As I'm fairly new to "proper" coffee, I'm going through ordering 1-1.5KG of beans at a time so that I get a chance to play with them.

In tasting notes there are references to "funk / funky" tastes, but what actually is a "funky" taste? What do you expect from a funky coffee?

I got some Rocko Mountain Reserve from Foundry and am finding a sour (but maybe acidic?) flavour to it. I'm going to try dosing down and maybe pulling longer shots, perhaps increase the temperature, but the tasting notes from Foundry mention "natural funk" now I'm wondering - Is this sourness / acidity the funk taste - ie is it meant to be the way it tastes?

Maybe I just prefer more standard chocolate / toffee / nutty type coffees?

It's almost certain that I'm not getting the best from the bean due to inexperience /poor technique as well.


----------



## jeebsy (May 5, 2013)

Funk is a bit fermented almost, it can be acquired taste so persevere. What recipe are you using?


----------



## garydyke1 (Mar 9, 2011)

A lot of people new to coffee perceive natural process coffees as 'sour' particularly in milk drinks


----------



## Mrboots2u (May 10, 2013)

Dosing down. Grinding finer, pulling longer ( in time ) and heavier ( higher brew ratio ) may help balance the taste for you. Don't be constrsined by 25 seconds for a shot.

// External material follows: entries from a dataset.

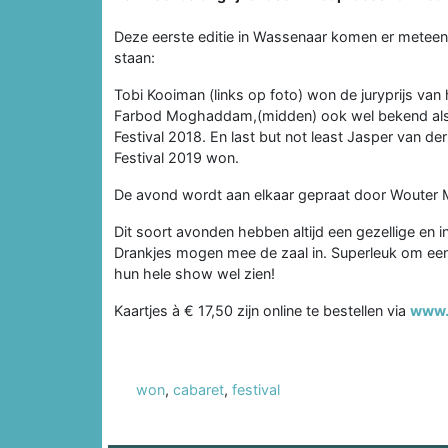
Deze eerste editie in Wassenaar komen er meteen 
staan:
Tobi Kooiman (links op foto) won de juryprijs va
Farbod Moghaddam,(midden) ook wel bekend als 
Festival 2018. En last but not least Jasper van de
Festival 2019 won.
De avond wordt aan elkaar gepraat door Wouter
Dit soort avonden hebben altijd een gezellige en i
Drankjes mogen mee de zaal in. Superleuk om eens
hun hele show wel zien!
Kaartjes à € 17,50 zijn online te bestellen via
www.
won
,
cabaret
,
festival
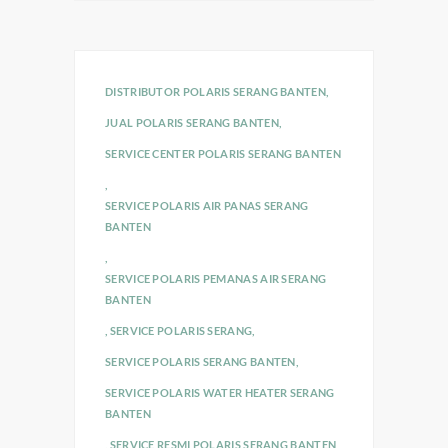
DISTRIBUTOR POLARIS SERANG BANTEN
,
JUAL POLARIS SERANG BANTEN
,
SERVICE CENTER POLARIS SERANG BANTEN
,
SERVICE POLARIS AIR PANAS SERANG
BANTEN
,
SERVICE POLARIS PEMANAS AIR SERANG
BANTEN
,
SERVICE POLARIS SERANG
,
SERVICE POLARIS SERANG BANTEN
,
SERVICE POLARIS WATER HEATER SERANG
BANTEN
,
SERVICE RESMI POLARIS SERANG BANTEN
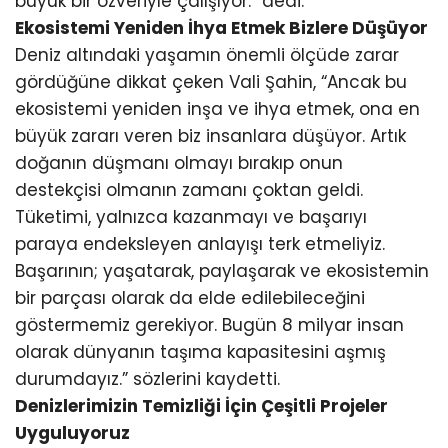
büyük bir özveriyle çalışıyor.” dedi.
Ekosistemi Yeniden İhya Etmek Bizlere Düşüyor
Deniz altındaki yaşamın önemli ölçüde zarar
gördüğüne dikkat çeken Vali Şahin, “Ancak bu
ekosistemi yeniden inşa ve ihya etmek, ona en
büyük zararı veren biz insanlara düşüyor. Artık
doğanın düşmanı olmayı bırakıp onun
destekçisi olmanın zamanı çoktan geldi.
Tüketimi, yalnızca kazanmayı ve başarıyı
paraya endeksleyen anlayışı terk etmeliyiz.
Başarının; yaşatarak, paylaşarak ve ekosistemin
bir parçası olarak da elde edilebileceğini
göstermemiz gerekiyor. Bugün 8 milyar insan
olarak dünyanın taşıma kapasitesini aşmış
durumdayız.” sözlerini kaydetti.
Denizlerimizin Temizliği İçin Çeşitli Projeler
Uyguluyoruz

As jeebsy said a dose > weight out , that you are using or going to use would be helpful


----------



## MWJB (Feb 28, 2012)

Funk is more a rustic, perhaps farm-yard like taste (not necessarily unpleasant, if that description seems unflattering)? Sourness is usually underextraction and affects washed & natural coffee, it's not part of "funk".

Sour isn't the way it is supposed to taste, grind fine &/or pull longer.

Acidity is an attribute, like in sweet, ripe fruit.

"Acidic" suggests tartness/sharpness, like unripe fruit and is often a brewing defect, not an attribute of a bean. It can also be present in chocolate, nutty, toffee type coffees if under-extracted. Tasting notes tend to assume a reasonable level of extraction.


----------



## jeebsy (May 5, 2013)

MWJB said:


> Funk is more a rustic, perhaps farm-yard like taste (not necessarily unpleasant, if that description seems unflattering)?


I've had a couple of cheeses with that description before and they were pretty challenging


----------



## Mike_J_Smith (May 21, 2015)

Thanks for the responses.

So far, I am using 18g in an 18g VST basket, aiming for 36g out in 25-30 secs. I'm at around 29 seconds now and 92C temperature.

Next I may push the grind finer and go out over 30 seconds and see how that changes things.


----------



## jeebsy (May 5, 2013)

Take the temp up to 94 and try going up to 35 secs


----------



## MWJB (Feb 28, 2012)

jeebsy said:


> I've had a couple of cheeses with that description before and they were pretty challenging


I don't seem particularly good at spotting naturals with just a little funk, but my dad & a colleague at work both always zero right in on it straight away & sometimes find it challenging.

Personally, I prefer Brie de Meaux over the cleaner, pasteurised Brie. Might just be something I'm less sensitive to?


----------



## Mike_J_Smith (May 21, 2015)

jeebsy said:


> Take the temp up to 94 and try going up to 35 secs


Thanks; I'll try that tonight.

I can taste a background taste that could be described as fermented and it is not the sourness. I think I am just underextracting.

Are there particular beans / regions / processes / roasts that are more difficult to extract? On a previous thread, I learnt that these beans are hard - does that play into this?


----------



## 4515 (Jan 30, 2013)

If you want to taste funk, try this one

http://www.hasbean.co.uk/products/nicaragua-limoncillo-natural-red-pacamara-funky

You'll get a good idea if its for you or not


----------



## Jon (Dec 3, 2010)

MWJB said:


> Funk is more a rustic, perhaps farm-yard like taste (not necessarily unpleasant, if that description seems unflattering)


I think this is a really good description!


----------